In 2014, we lent money to an eatery in town. If you’ve ever been to Honduras, you know what a baleada is. For those who don’t know, it’s like a soft shell taco with beans and eggs. It’s delicious, and this eatery makes my favorite.

We thought this was a wonderful way to help; the business was strong and the family was close with the organization.

Unfortunately, they defaulted and we wrote it off. Relationship collateral soured the friendship… but not the food.

We still love the food.

To this day, we go there for breakfast almost every morning.

How does one approach a situation like that? Where you wake up each day, stare someone in the face and think ‘she owes me $200’? What’s more, how does she feel about it?

People have a gut reaction to this sort of thing. It makes us feel like the other party is evil or disingenuous.

Do you remember the friend who borrowed your headphones? He told you he’d give them back next week, but he didn’t. He had an excuse. He had another excuse the following week, and now it’s been three months and at this point you’ve had it, thinking maybe you should just forget about it or confront him.

What if they were $200 headphones?

What if instead of three months it’s been two years?

Many MFIs write off loans in default after 100 or 200 days late. We follow India and write it off after a full 365 days, which means I see the same red names on my computer for twelve months.

Managing arrears is an issue across the board for those who lend to impoverished communities. It causes concerns for client protection, because many groups turn to collection agencies, public shaming, and extreme penalties.

It makes sense; those were expensive headphones.

That gut reaction makes us want to act, especially if you’re trying to run a financial institution to alleviate the very poverty that prompted the loan in the first place!

Suddenly, we feel the need to hurt the very people we wanted to help.

Now and again, I have to lean back from my desk, rub my eyes, and flip the script.

“A credit institution dedicated to serving the poor should not get worried the minute a borrower fails to adhere to a strict schedule,” says Muhammad Yunus, founder of the first MFI.

“Micro-credit programs should not fall into the logical trap of conventional banking firms and start looking at their borrowers as some kind of time bombs, ticking away and waiting to create big trouble on prefixed dates.”

I should laminate this and carry it in my wallet. It would help me get through the day, because clients always have a reason for not repaying.

People lie to me so much it should be part of my job description.

It’s hard not to see excuses as evasive, but I know if I just look over their shoulder I’d see the real reason for not making repayments.

“Circumstances can befall a poor person over which they have no control.”

Maybe their child really is ill. Maybe their husband drank it away. Maybe the meager income they had dried up.
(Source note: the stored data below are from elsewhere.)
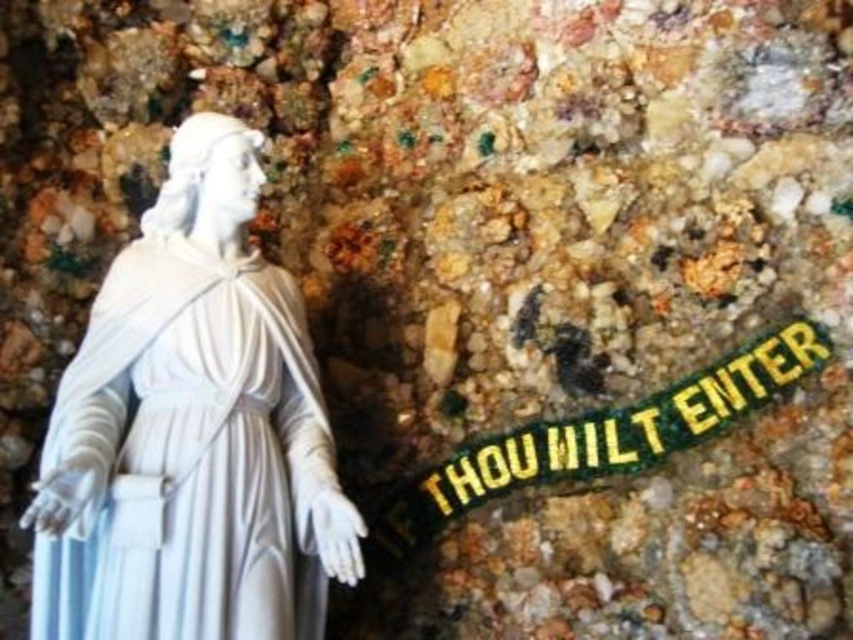 From the picture: You are standing in front of a statue and a textured stone wall. You notice a point marked at coordinates (x=192, y=432). What object is located at that point?

The white marble statue at left is located at point (x=192, y=432). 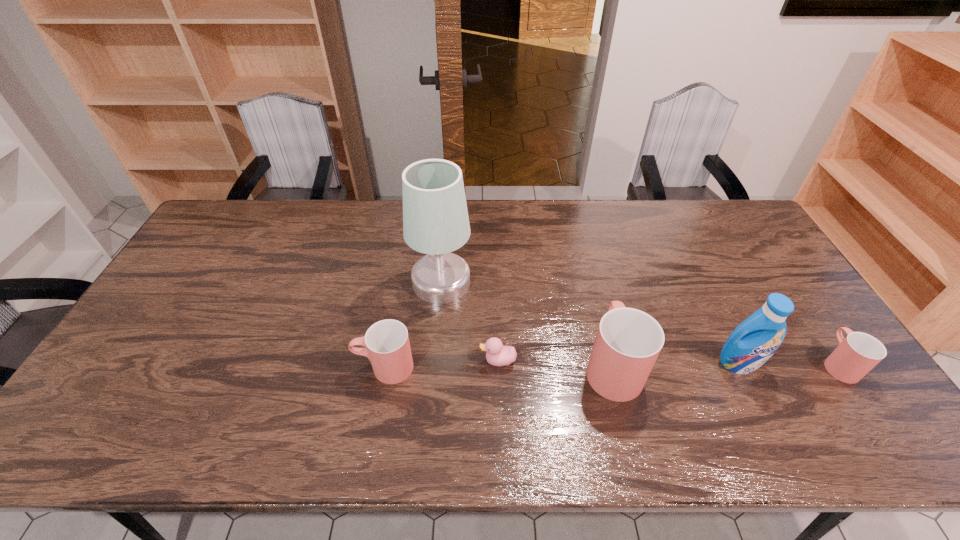 I want to click on free space located on the side of the fifth tallest object with the handle, so click(x=764, y=254).

At what (x,y) coordinates should I click in order to perform the action: click on vacant position located on the base of the farthest object. Please return your answer as a coordinate pair (x, y). Looking at the image, I should click on (571, 282).

You are a GUI agent. You are given a task and a screenshot of the screen. Output one action in this format:
    pyautogui.click(x=<x>, y=<y>)
    Task: Click on the vacant space located on the front-facing side of the duckling
    
    Given the screenshot: What is the action you would take?
    pyautogui.click(x=400, y=361)

Where is `free region located on the front-facing side of the duckling`? free region located on the front-facing side of the duckling is located at coordinates (354, 361).

Locate an element on the screen. vacant space located 0.380m on the front-facing side of the duckling is located at coordinates (335, 361).

Identify the location of object that is at the right edge. (857, 354).

At what (x,y) coordinates should I click in order to perform the action: click on object situated at the near right corner. Please return your answer as a coordinate pair (x, y). The image size is (960, 540). Looking at the image, I should click on (857, 354).

The width and height of the screenshot is (960, 540). In order to click on free space at the far edge of the desktop in this screenshot , I will do tap(284, 240).

Identify the location of vacant area at the near edge of the desktop. (211, 404).

Find the location of `vacant space at the left edge of the desktop`. vacant space at the left edge of the desktop is located at coordinates (170, 284). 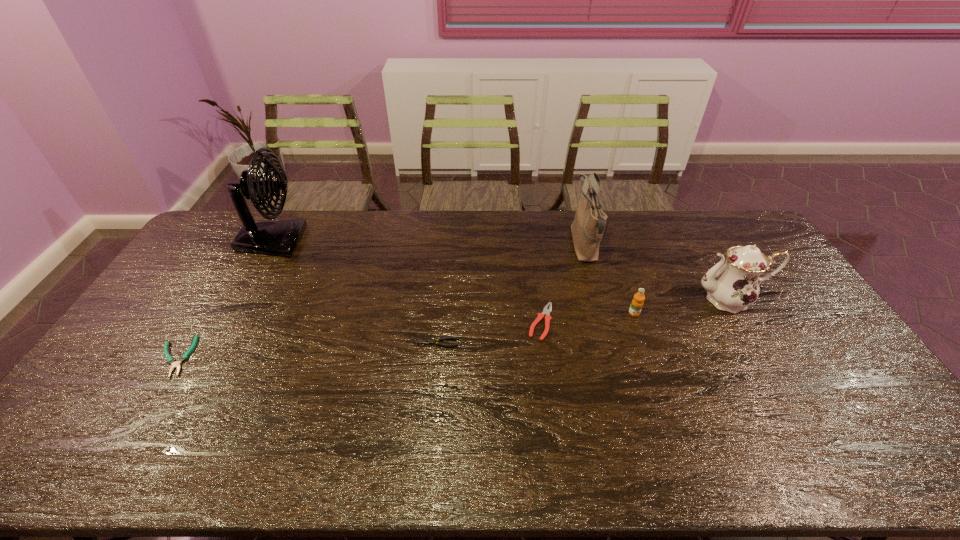 What are the coordinates of `the second shortest pliers` in the screenshot? It's located at (428, 341).

At what (x,y) coordinates should I click in order to perform the action: click on the shortest object. Please return your answer as a coordinate pair (x, y). Looking at the image, I should click on coord(170,360).

I want to click on the leftmost pliers, so click(x=170, y=360).

Where is `vacant region located 0.190m in front of the fan to blow air`? The image size is (960, 540). vacant region located 0.190m in front of the fan to blow air is located at coordinates (356, 241).

Image resolution: width=960 pixels, height=540 pixels. I want to click on vacant area situated 0.220m on the front-facing side of the third object from right to left, so tap(510, 246).

You are a GUI agent. You are given a task and a screenshot of the screen. Output one action in this format:
    pyautogui.click(x=<x>, y=<y>)
    Task: Click on the free space located 0.340m on the front-facing side of the third object from right to left
    The height and width of the screenshot is (540, 960).
    Given the screenshot: What is the action you would take?
    pyautogui.click(x=476, y=246)

At what (x,y) coordinates should I click in order to perform the action: click on blank space located 0.190m on the front-facing side of the third object from right to left. Please return your answer as a coordinate pair (x, y). The width and height of the screenshot is (960, 540). Looking at the image, I should click on (517, 246).

In order to click on vacant space positioned on the front of the rightmost object in this screenshot , I will do coord(793,410).

What are the coordinates of `free region located on the label of the sixth object from left to right` in the screenshot? It's located at (660, 387).

Where is `vacant space located 0.100m on the left of the fourth object from left to right`? vacant space located 0.100m on the left of the fourth object from left to right is located at coordinates (494, 322). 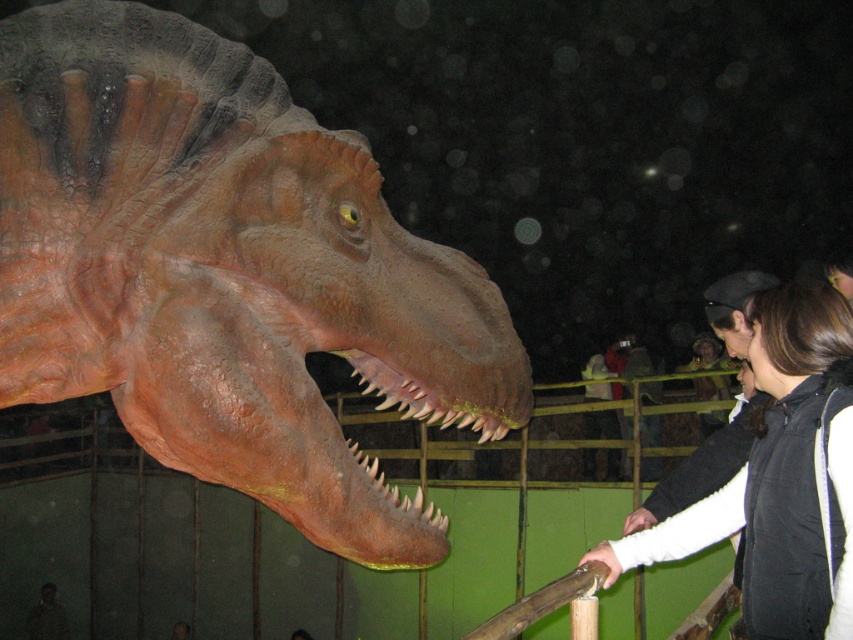 Question: Which object is farther from the camera taking this photo?

Choices:
 (A) matte orange dinosaur head at center
 (B) dark brown hair at upper right

Answer: (B)

Question: Does matte orange dinosaur head at center come behind dark brown hair at upper right?

Choices:
 (A) yes
 (B) no

Answer: (B)

Question: Which point is farther to the camera?

Choices:
 (A) matte orange dinosaur head at center
 (B) dark brown hair at upper right

Answer: (B)

Question: Can you confirm if matte orange dinosaur head at center is positioned above dark brown hair at upper right?

Choices:
 (A) yes
 (B) no

Answer: (A)

Question: Can you confirm if matte orange dinosaur head at center is wider than dark brown hair at upper right?

Choices:
 (A) yes
 (B) no

Answer: (A) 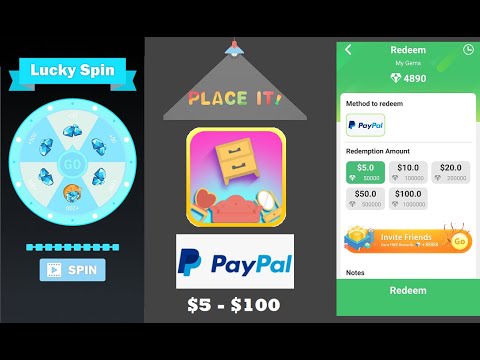 The width and height of the screenshot is (480, 360). In order to click on back of chair shaped like a heart in this screenshot , I will do `click(202, 201)`. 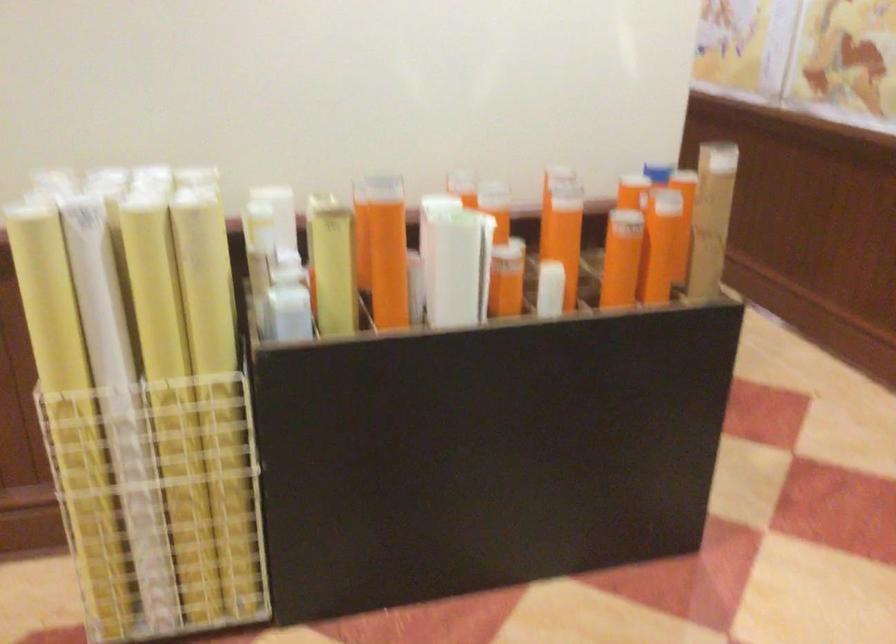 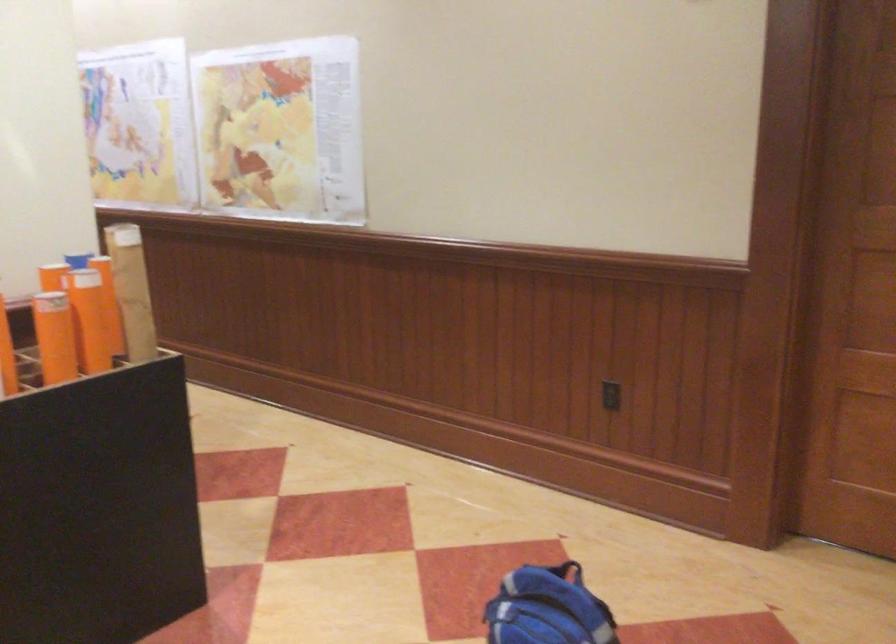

There are things you simply can’t bring yourself to reveal, not even to a friend.

As a result, we take a different approach to defaults.

We forgive it and turn it into a donation.

When they don’t repay, we shrug and say ‘heck, consider it a gift!’

We do this even for our friends at the eatery and their $200.

Studies show that donations with no strings attached may not increase income, but nutrition, psychological wellbeing, and investment in childhood education, all benefit by simply giving people money.

So, when people default, we try to cut the strings.

Why not forgive?

It’s true that “when word gets out that a lender is lenient,” says the Smart Campaign, “mass default can affect the whole market.”

Many community members see us as chumps, and just this week I’ve had three bank officials laugh in my face for this very reason. But I would rather be seen as a lenient chump lending a hand, than a money-grubbing bank scrambling for their bottom line.

Relationship collateral is a two way street, and it’s hard for clients and staff alike to carry on after a default happens.

We keep trying, though, because we understand poverty is aggravating – it’s our responsibility to be considerate.